Exxon's Wyoming CCS Project Expansion Restarts After 2-Year Delay

Exxon's Wyoming CCS Project Expansion Restarts After 2-Year Delay
ExxonMobil has initiated the process for engineering, procurement, and construction contracts as part of its plans to expand CCS at the LaBarge facility in Wyoming.

ExxonMobil has initiated the process for engineering, procurement, and construction contracts as part of its plans to expand carbon capture and storage (CCS) at the LaBarge facility in Wyoming.

The facility has already captured more CO2 than any other facility in the world. The expansion project will capture up to 1 million metric tons of CO2, in addition to the 6-7 million metric tons already captured at LaBarge each year.

“The expansion of our carbon capture and storage operations at LaBarge underscores our commitment to advancing CCS projects around the world,” said Joe Blommaert, president of ExxonMobil Low Carbon Solutions. “This technology is critical to help meet society’s lower-emissions goals, and with the right policies in place, is immediately deployable.
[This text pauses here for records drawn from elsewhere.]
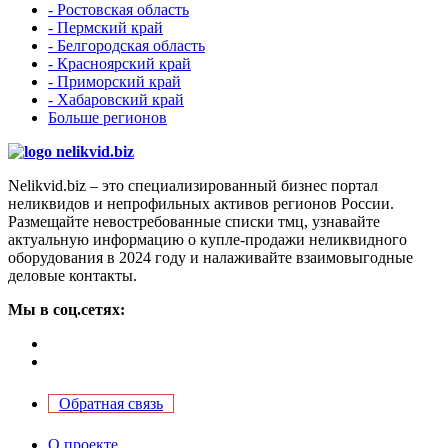
- Ростовская область
- Пермский край
- Белгородская область
- Красноярский край
- Приморский край
- Хабаровский край
Больше регионов
Nelikvid.biz – это специализированный бизнес портал
неликвидов и непрофильных активов регионов России.
Размещайте невостребованные списки тмц, узнавайте
актуальную информацию о купле-продажи неликвидного
оборудования в 2024 году и налаживайте взаимовыгодные
деловые контакты.
Мы в соц.сетях:
Обратная связь
О проекте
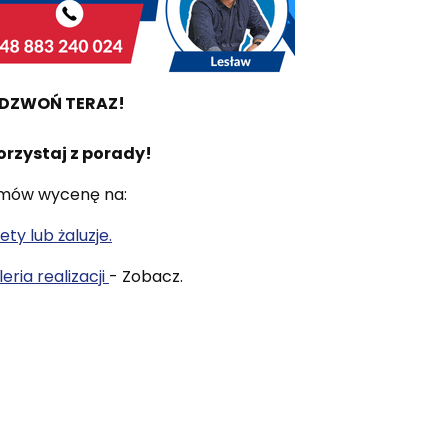
DZWOŃ TERAZ!
orzystaj z porady!
mów wycenę na:
ety lub żaluzje.
eria realizacji
- Zobacz.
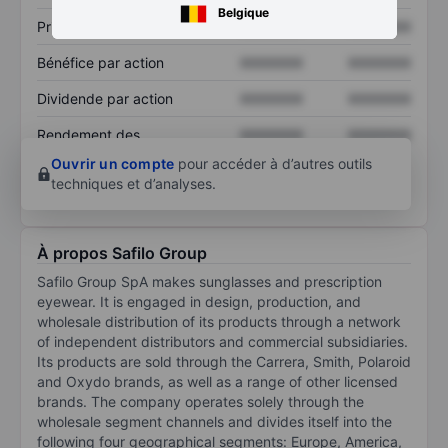
Belgique
Prix / ventes
XXXXXXX
XXXXXXX
Bénéfice par action
XXXXXXX
XXXXXXX
Dividende par action
XXXXXXX
XXXXXXX
Rendement des
XXXXXXX
XXXXXXX
capitaux propres
Ouvrir un compte
pour accéder à d’autres outils
techniques et d’analyses.
À propos Safilo Group
Safilo Group SpA makes sunglasses and prescription
eyewear. It is engaged in design, production, and
wholesale distribution of its products through a network
of independent distributors and commercial subsidiaries.
Its products are sold through the Carrera, Smith, Polaroid
and Oxydo brands, as well as a range of other licensed
brands. The company operates solely through the
wholesale segment channels and divides itself into the
following four geographical segments: Europe, America,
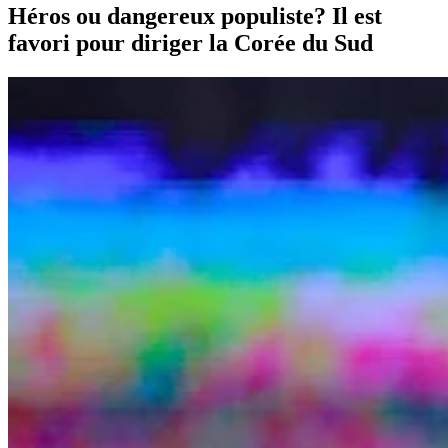
Héros ou dangereux populiste? Il est
favori pour diriger la Corée du Sud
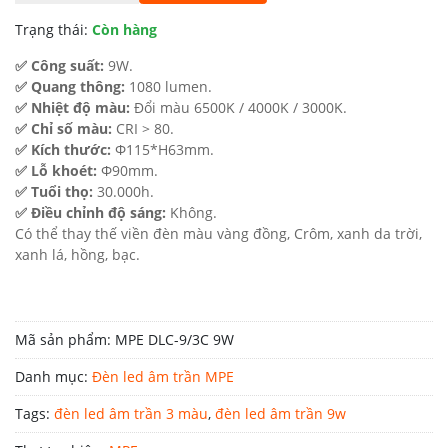
184.300 ₫.
là:
Trạng thái:
Còn hàng
129.000 ₫.
✅ Công suất:
9W.
✅ Quang thông:
1080 lumen.
✅ Nhiệt độ màu:
Đổi màu 6500K / 4000K / 3000K.
✅ Chỉ số màu:
CRI > 80.
✅ Kích thước:
Φ115*H63mm.
✅ Lỗ khoét:
Φ90mm.
✅ Tuổi thọ:
30.000h.
✅ Điều chỉnh độ sáng:
Không.
Có thể thay thế viền đèn màu vàng đồng, Crôm, xanh da trời,
xanh lá, hồng, bạc.
Mã sản phẩm:
MPE DLC-9/3C 9W
Danh mục:
Đèn led âm trần MPE
Tags:
đèn led âm trần 3 màu
,
đèn led âm trần 9w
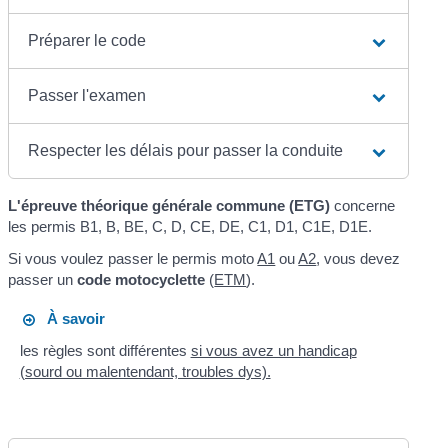
Préparer le code
Passer l'examen
Respecter les délais pour passer la conduite
L'épreuve théorique générale commune (ETG)
concerne
les permis B1, B, BE, C, D, CE, DE, C1, D1, C1E, D1E.
Si vous voulez passer le permis moto
A1
ou
A2
, vous devez
passer un
code motocyclette
(
ETM
).
À savoir
les règles sont différentes
si vous avez un handicap
(sourd ou malentendant, troubles dys).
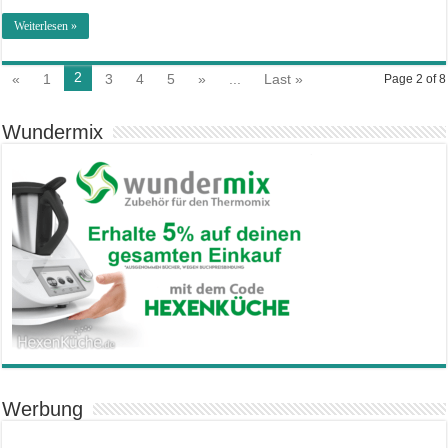
Weiterlesen »
2
«
1
3
4
5
»
...
Last »
Page 2 of 8
Wundermix
Werbung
ExxonMobil has long supported policies that provide a predictable price on carbon emissions, which enable new or expanded carbon capture and storage investments.”

The LaBarge expansion project is in the design and permitting phase and a request for bids for engineering, procurement, and construction contracts has been issued to third parties. A final investment decision is expected in 2022 and will be based on several factors, including regulatory approvals. Operations could start as early as 2025.
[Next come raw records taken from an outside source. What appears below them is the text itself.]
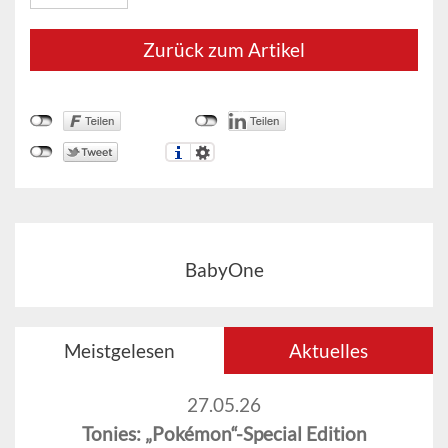
Zurück zum Artikel
BabyOne
Meistgelesen
Aktuelles
27.05.26
Tonies: „Pokémon“-Special Edition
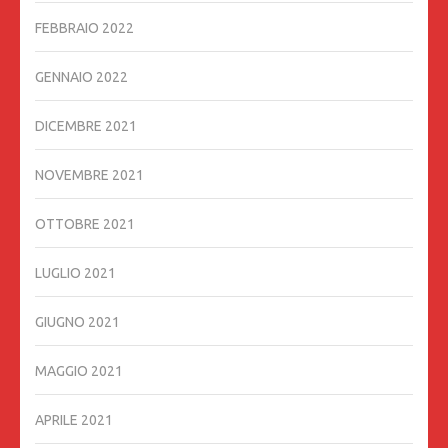
FEBBRAIO 2022
GENNAIO 2022
DICEMBRE 2021
NOVEMBRE 2021
OTTOBRE 2021
LUGLIO 2021
GIUGNO 2021
MAGGIO 2021
APRILE 2021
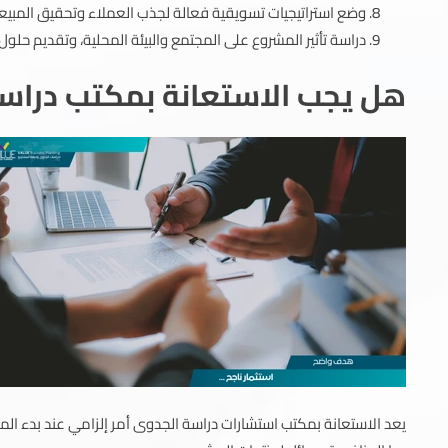
وضع استراتيجيات تسويقية فعالة لجذب العملاء وتحقيق المبي
دراسة تأثير المشروع على المجتمع والبيئة المحلية، وتقديم حلول لت
هل يجب الاستعانة بمكتب دراس
يعد الاستعانة بمكتب استشارات دراسة الجدوى أمر إلزامي عند بدء المش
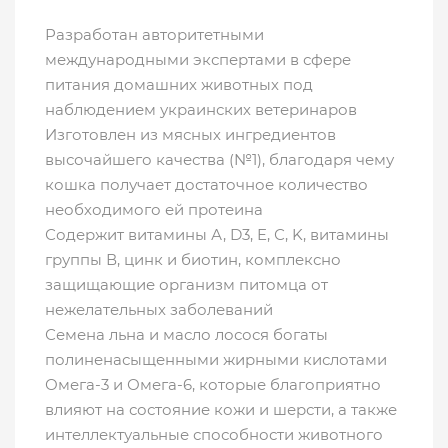
Разработан авторитетными
международными экспертами в сфере
питания домашних животных под
наблюдением украинских ветеринаров
Изготовлен из мясных ингредиентов
высочайшего качества (№1), благодаря чему
кошка получает достаточное количество
необходимого ей протеина
Содержит витамины А, D3, E, С, K, витамины
группы В, цинк и биотин, комплексно
защищающие организм питомца от
нежелательных заболеваний
Семена льна и масло лосося богаты
полиненасыщенными жирными кислотами
Омега-3 и Омега-6, которые благоприятно
влияют на состояние кожи и шерсти, а также
интеллектуальные способности животного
It is worth noting that this is two years later than what was previously proposed. Exxon previously planned to start construction in the summer of 2020 but decided against it due to Covid-19 and plummeting oil prices.

The proposed $400 million investment is the latest in multiple expansions of carbon capture at LaBarge. The location currently represents nearly 20 percent of all CO2 captured in the world each year. The expansion will further mitigate emissions by capturing up to an additional 1 million metric tons of CO2 each year.

ExxonMobil’s Low Carbon Solutions arm is evaluating several other large-scale carbon capture and storage projects in the US Gulf Coast, Europe, and Asia. The company has an equity share in approximately one-fifth of global CO2 capture capacity and has captured around 40 percent of all the captured anthropogenic CO2 in the world.

In addition to producing natural gas, LaBarge is one of the world’s largest sources of helium and produces around 20 percent of the global supply. Helium is a critical component in many fields, including scientific research, magnetic resonance imaging, high-tech manufacturing, space exploration, and national defense.

ExxonMobil reminded that the International Energy Agency projected that CCS could mitigate up to 15 percent of global emissions by 2040 and that the U.N. Intergovernmental Panel on Climate Change estimated that global decarbonization efforts could be twice as costly without wide-scale deployment of carbon capture and storage.